* [Task requirements] What lines in the records below mention "click"? List them all.

───── Available records ─────

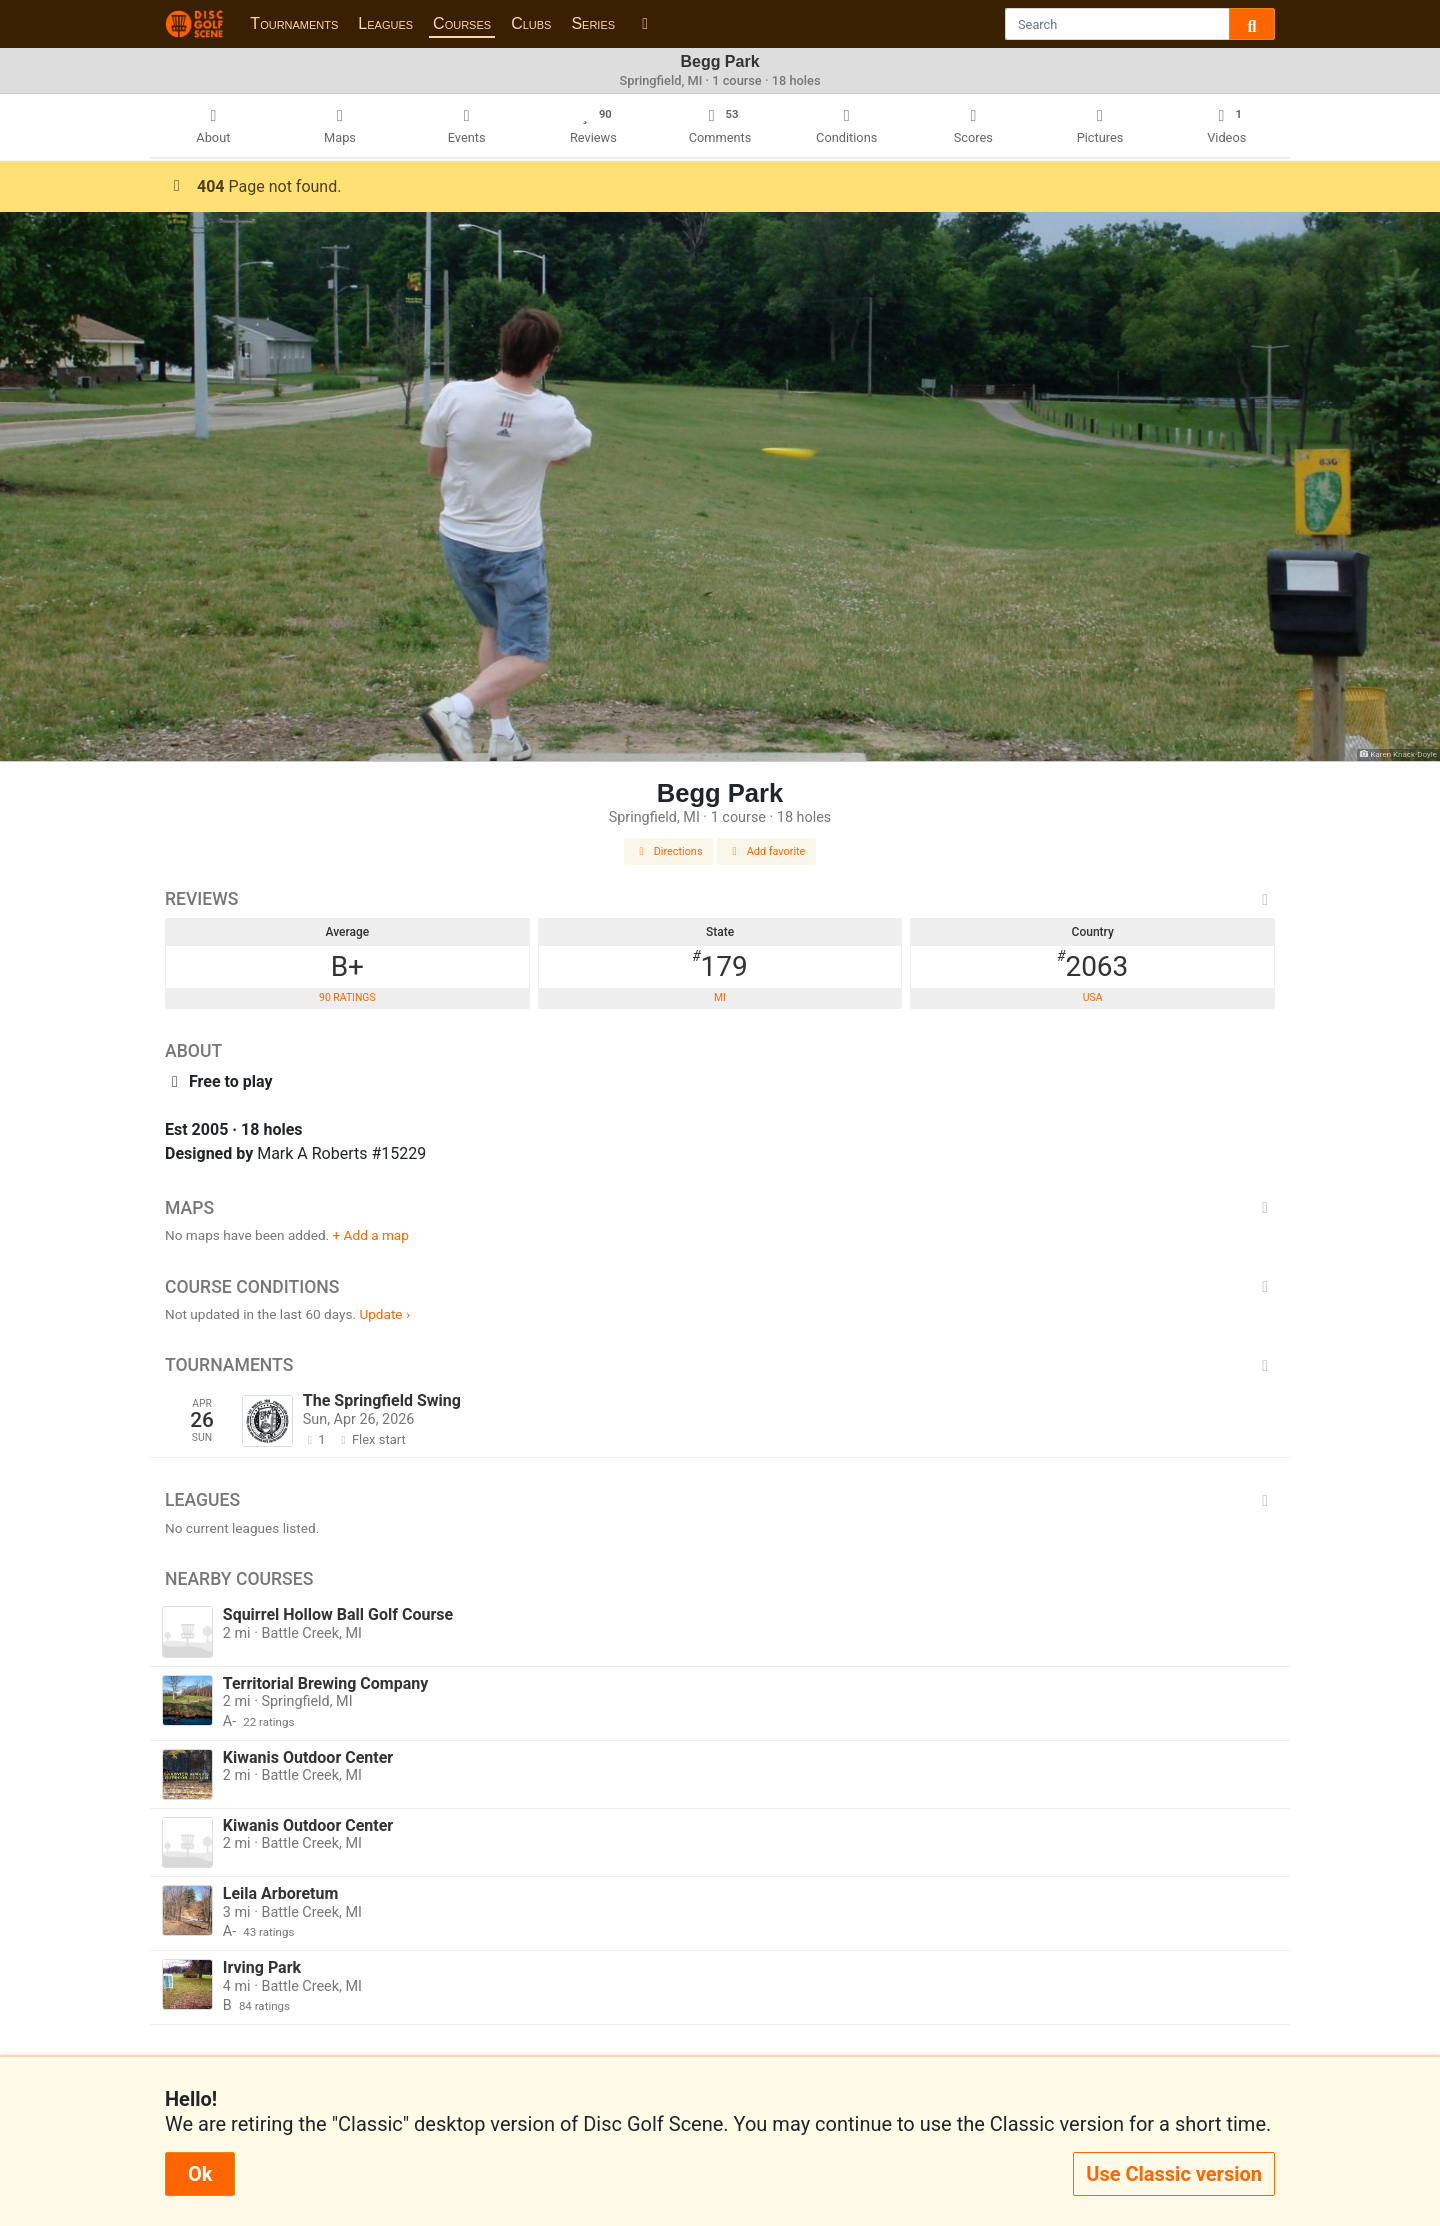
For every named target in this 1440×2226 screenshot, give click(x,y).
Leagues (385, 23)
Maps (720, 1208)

─────
───── Available records ─────

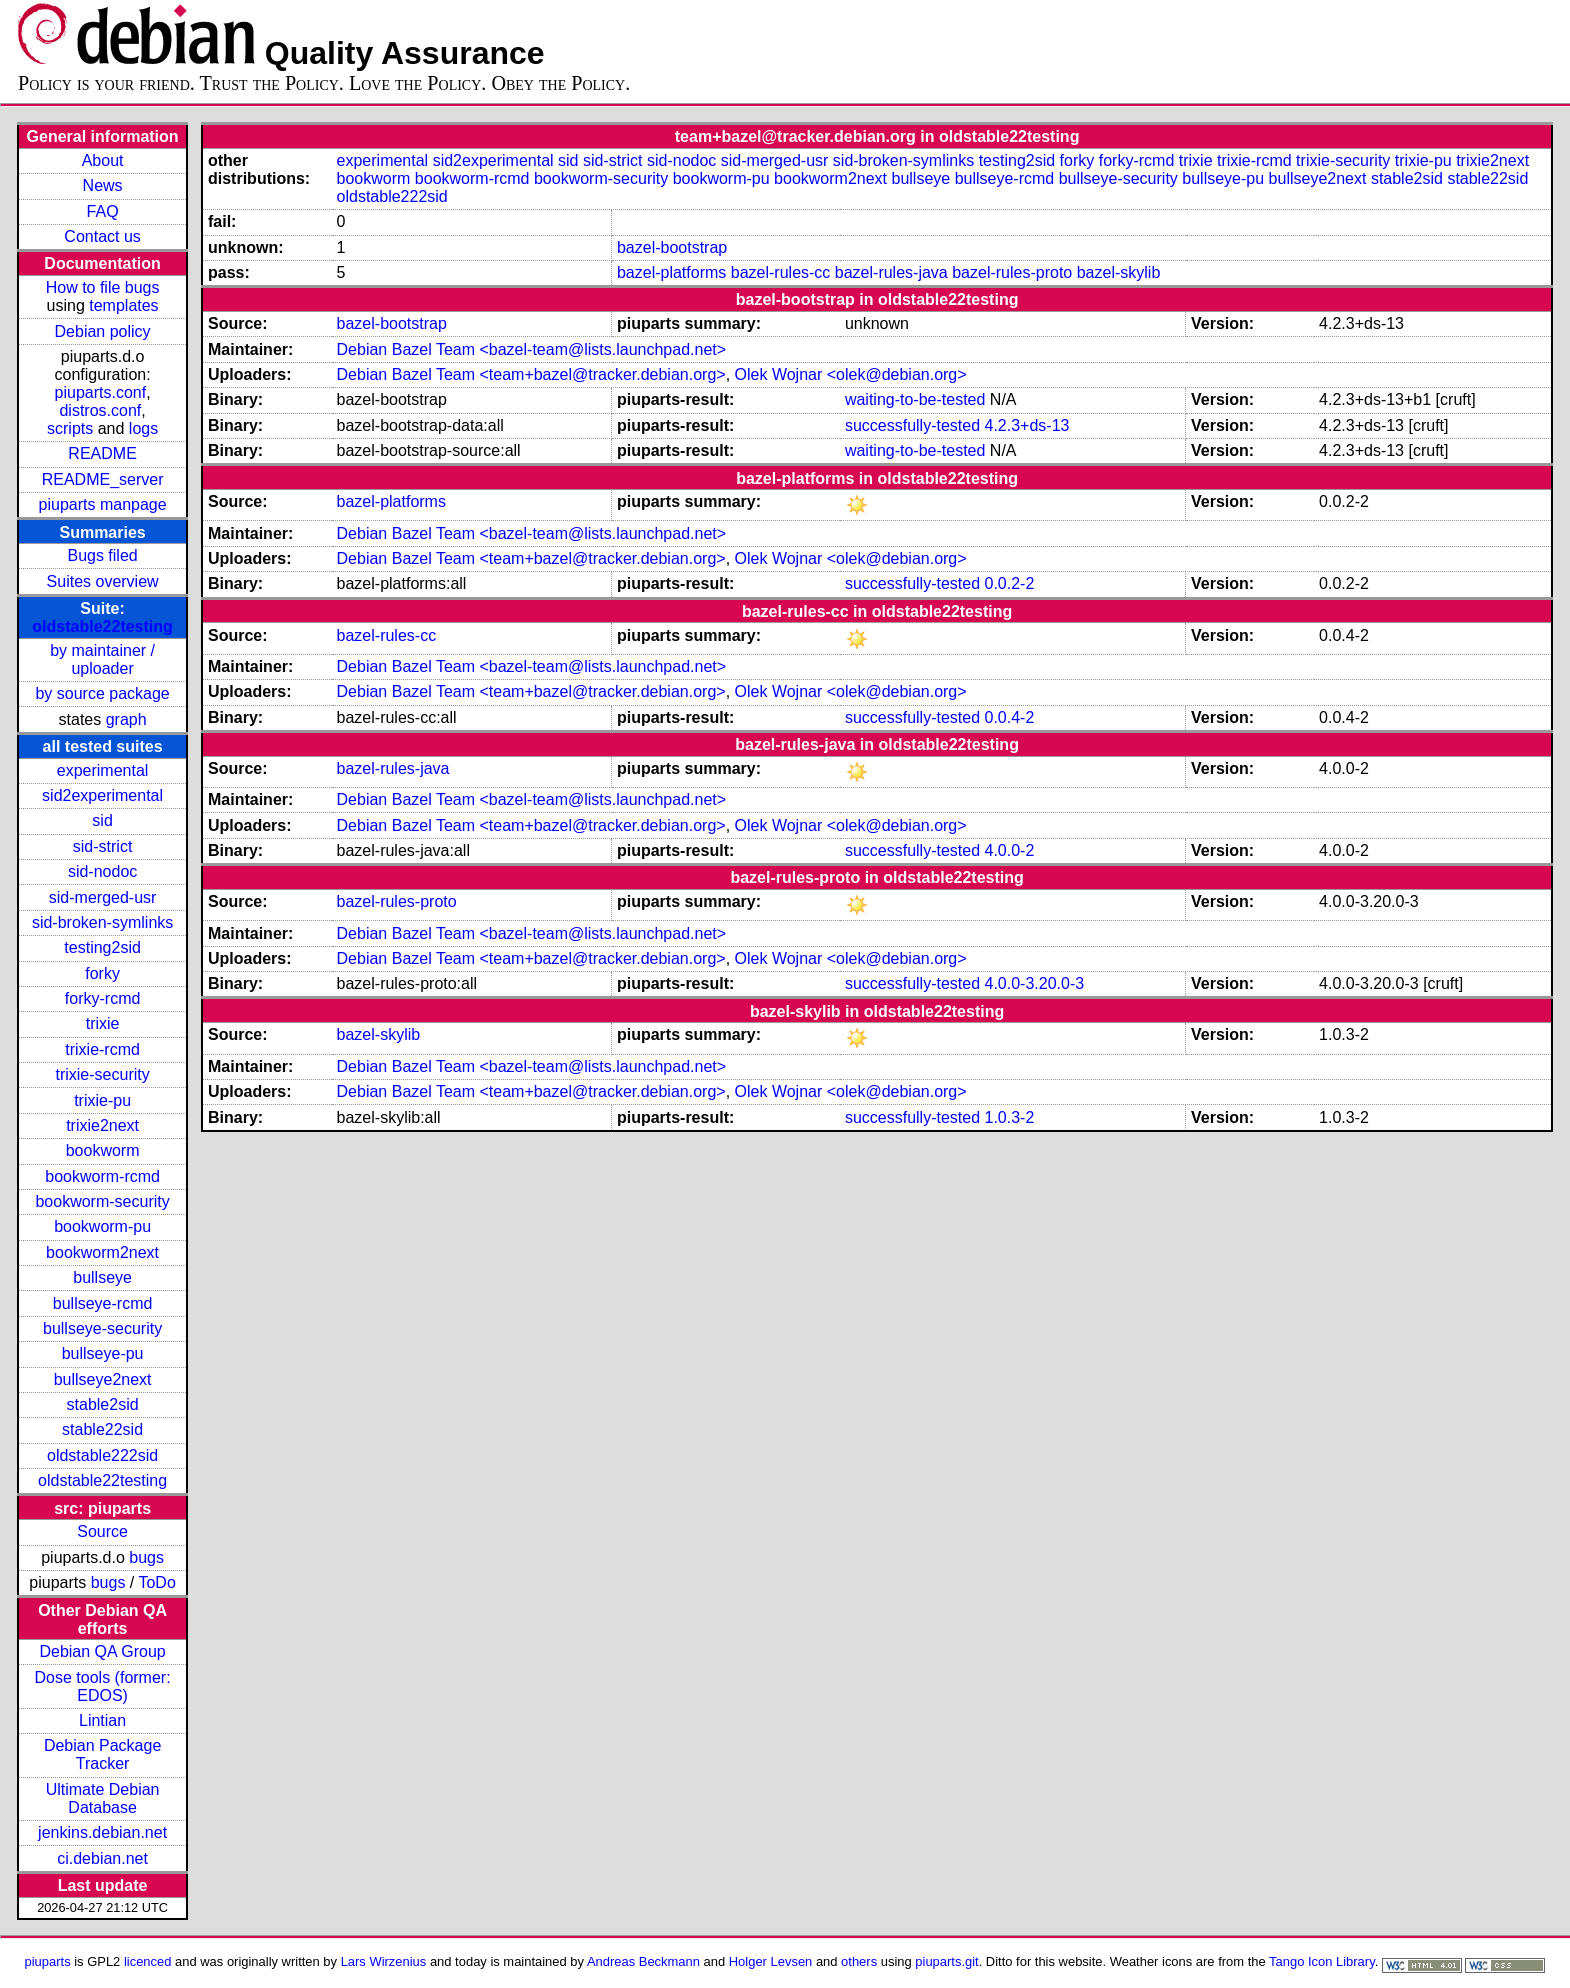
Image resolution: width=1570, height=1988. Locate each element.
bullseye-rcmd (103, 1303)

─────
───── Available records ─────

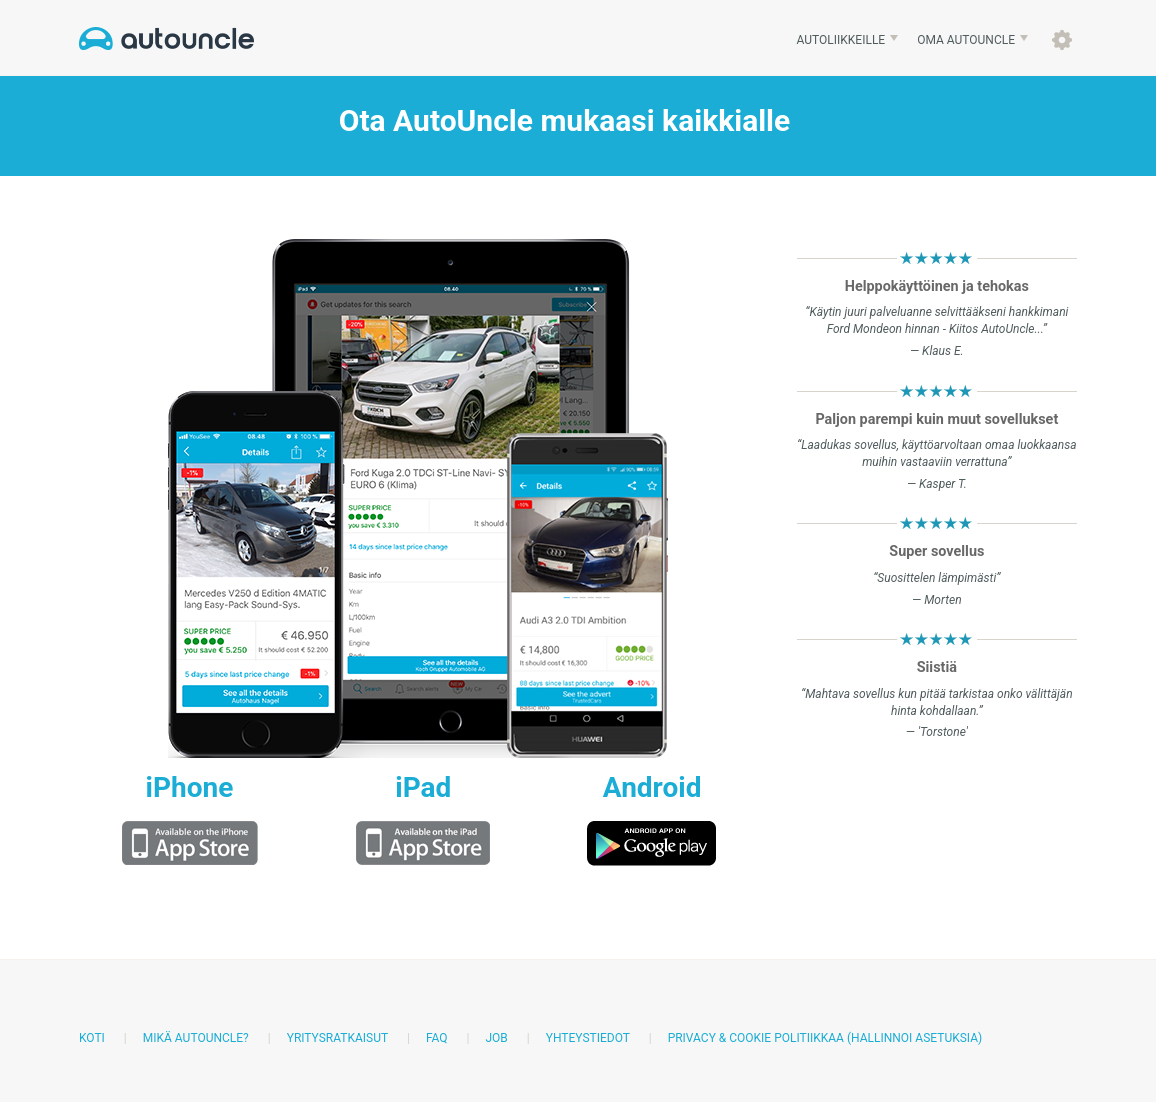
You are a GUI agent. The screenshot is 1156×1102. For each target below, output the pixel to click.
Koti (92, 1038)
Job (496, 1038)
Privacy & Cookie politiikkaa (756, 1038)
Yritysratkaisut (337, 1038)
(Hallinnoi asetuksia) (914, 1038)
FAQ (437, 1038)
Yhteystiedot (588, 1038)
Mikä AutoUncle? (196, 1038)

─────

* [Finished exercise]
For every named target in this 1440×2226 screenshot, give click(x,y).
You are a GUI agent. The screenshot is 1156×1102. For each target below, output the pixel to click.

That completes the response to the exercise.